Minimale gegevensverwerking
Er mogen maar zoveel gegevens verwerkt worden als strikt noodzakelijk zijn voor het bereiken van het doel van de verwerking.
Voorbeelden
- De Roemeense GBA veroordeelde een werkgever die camera’s plaatste in de kleedkamers voor werknemers op basis van de schending van het principe van minimale gegevensverwerking.
- De Spaanse GBA veroordeelde een werkgever die via camera’s bedoeld tegen diefstal zijn werknemers in het oog hield voor andere doeleinden.
Juistheid
Gegevens die verwerkt worden moeten juist zijn en zo nodig worden geactualiseerd. Alle redelijke maatregelen moeten worden genomen om de persoonsgegevens die onjuist zijn, onverwijld te wissen of recht te zetten.
Opslagbeperking
Gegevens mogen maar zolang bewaard worden als nodig voor de doeleinden waarvoor ze worden verzameld. Daarna moeten ze worden gewist.
Voorbeelden
- Een Duitse onderneming werd tot een hoge boete veroordeeld voor het onnodig lang bewaren van gegevens die ze had verzameld van kandidaten in het kader van een sollicitatieprocedure.

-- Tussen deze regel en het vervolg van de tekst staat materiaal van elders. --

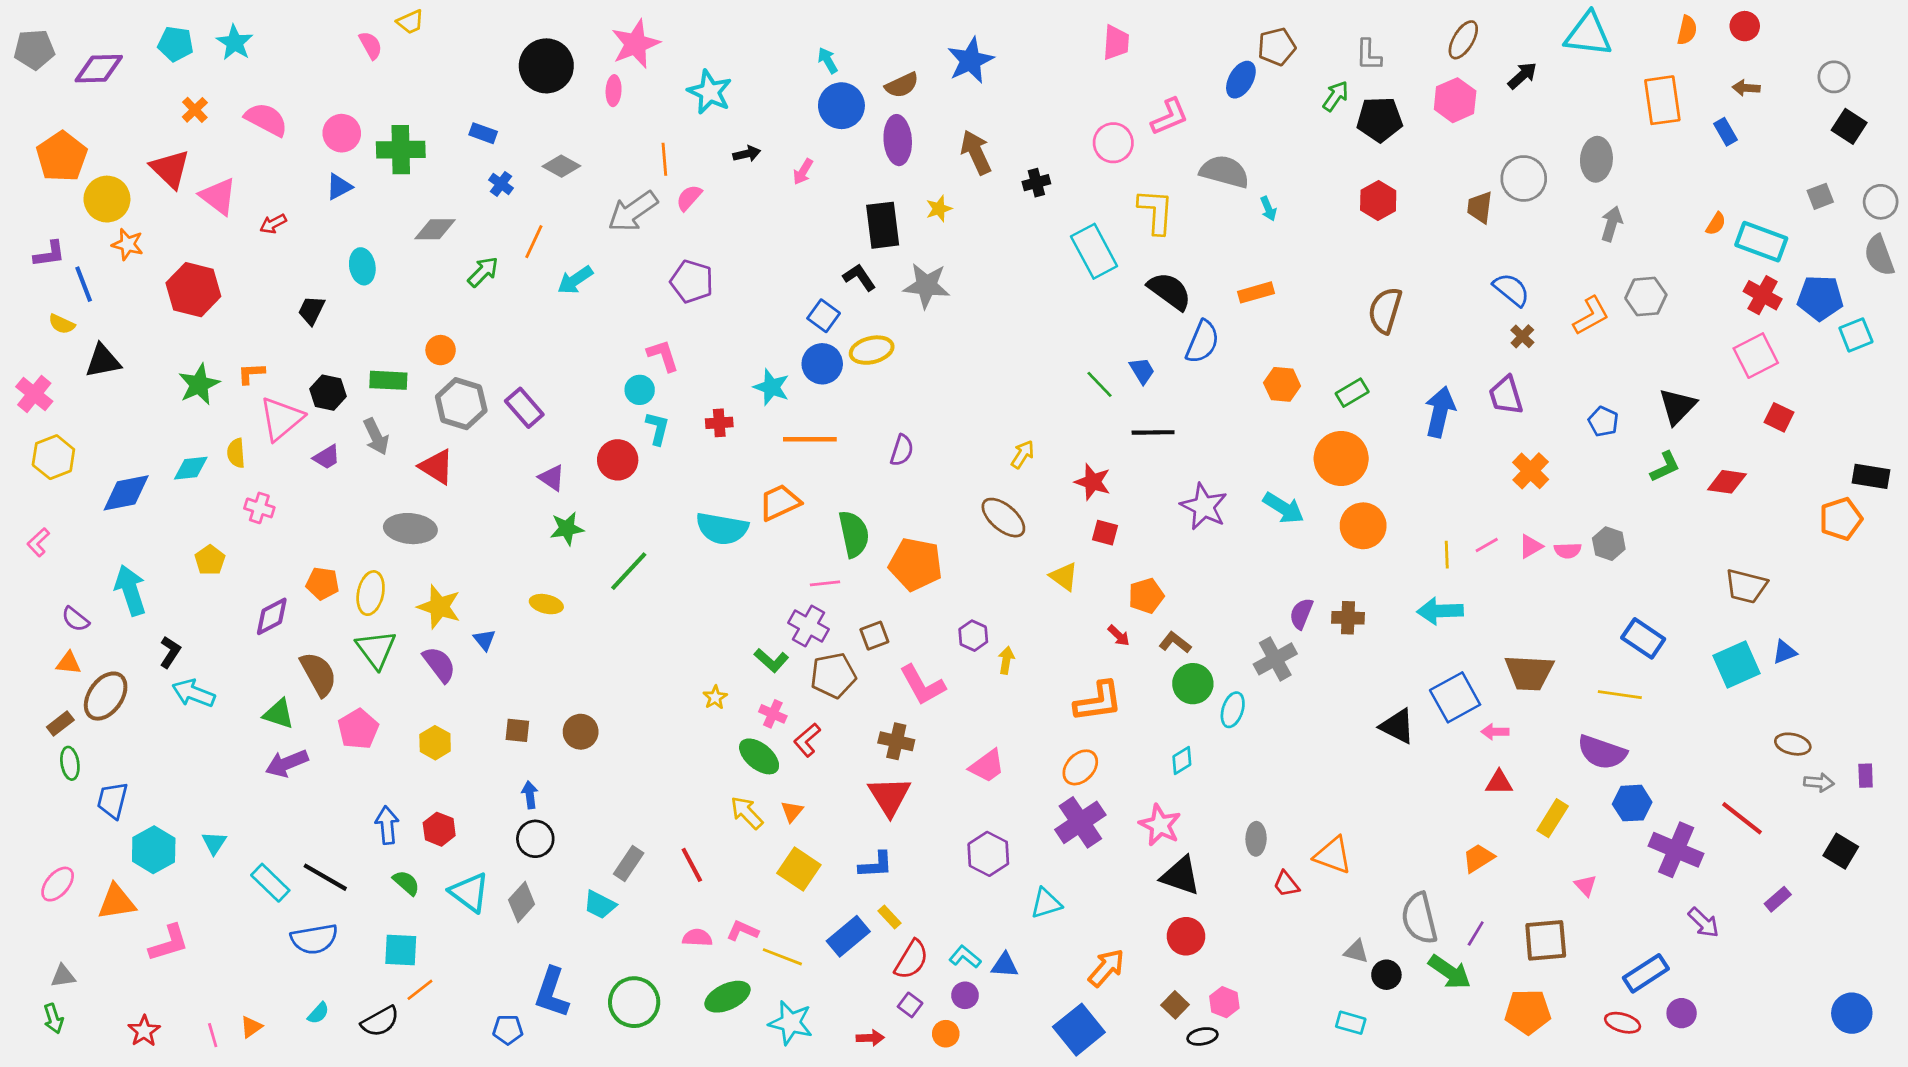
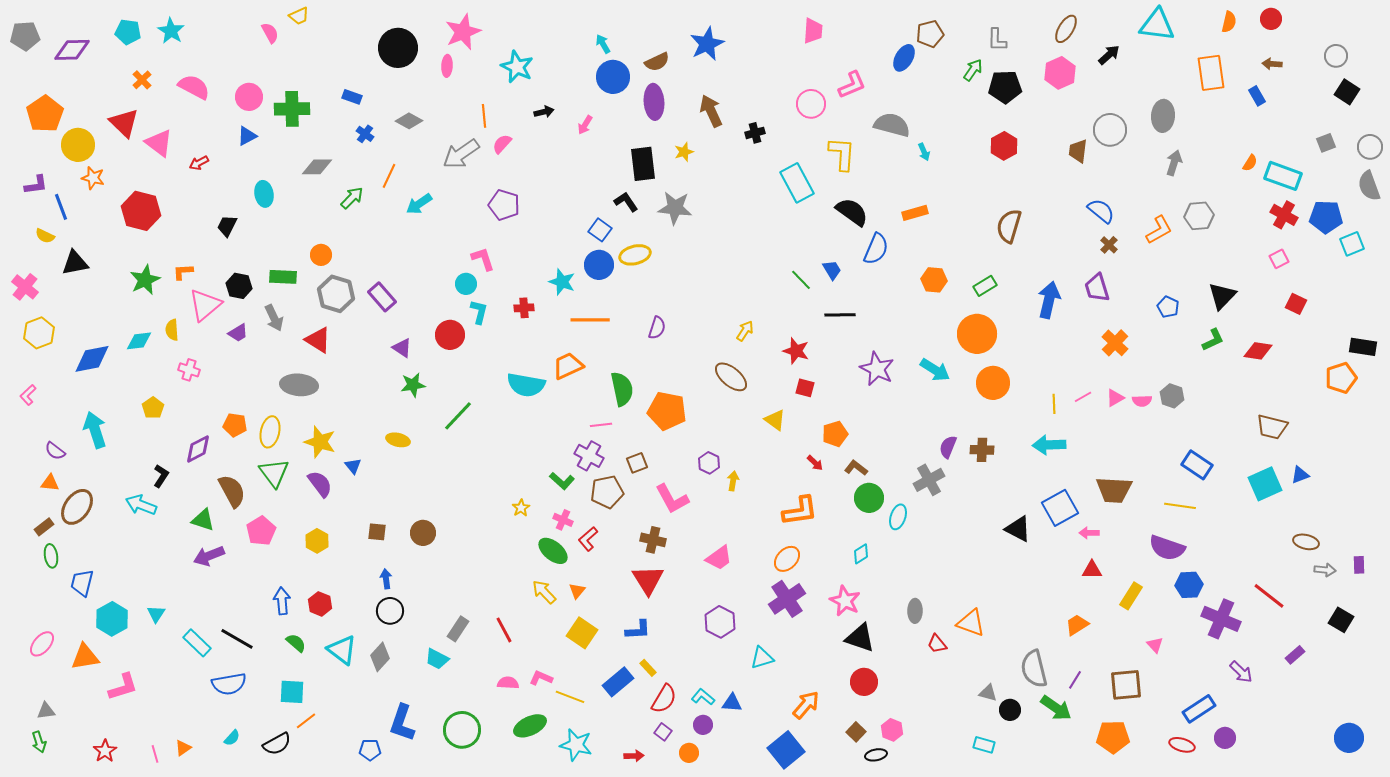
pink square: (1756, 356) -> (1279, 259), size x0.6
black L-shape: (170, 652) -> (161, 476), moved

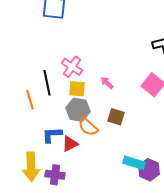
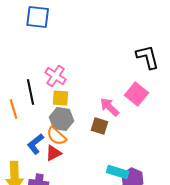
pink arrow: (107, 83) -> (110, 107), moved, size x1.5
orange semicircle: (88, 127) -> (57, 136), moved
blue L-shape: (52, 135) -> (36, 144), turned -35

- In Hongarije werd een bedrijf beboet voor het niet wissen van persoonlijke e-mails van een ex-werknemer.
Integriteit en vertrouwelijkheid
Dit principe houdt in dat de verwerker of verwerkingsverantwoordelijke persoonlijke gegevens op een dusdanige manier verwerkt dat een passende beveiliging ervan gewaarborgd is, en dat zij onder meer beschermd zijn tegen ongeoorloofde of onrecht- matige verwerking en tegen onopzettelijk verlies, vernietiging of beschadiging. De verwerker of verwerkingsverantwoordelijke zal hiervoor de passende technische of organisatorische maatregelen moeten nemen.
Voorbeelden
- Een Spaanse werknemer die in een brief aan het hotelmanagement en de vakbondsafvaardiging zijn beklag deed over een geval van intimidatie op de werkvloer, stapte naar de nationale GBA omdat het management en de vak- bondsafvaardiging hun vertrouwelijkheidsplicht schonden door de brief voor te lezen op een vergadering met andere werknemers.
- Eveneens in Spanje werd een onderneming beboet voor een schending van de vertrouwelijkheid door een loonbrief aan de verkeerde werknemer te bezorgen.
- Een Nederlandse socialezekerheidsinstantie kreeg een boete opgelegd wegens schending van het integriteit- en vertrouwelijkheidsprincipe omdat ze gevoelige gegevens van werknemers (medische informatie) onvoldoende had beveiligd. Volgens de Nederlandse GBA was voor dermate gevoelige gegevens een multi-factor authenticatie vereist (type ‘Itsme’).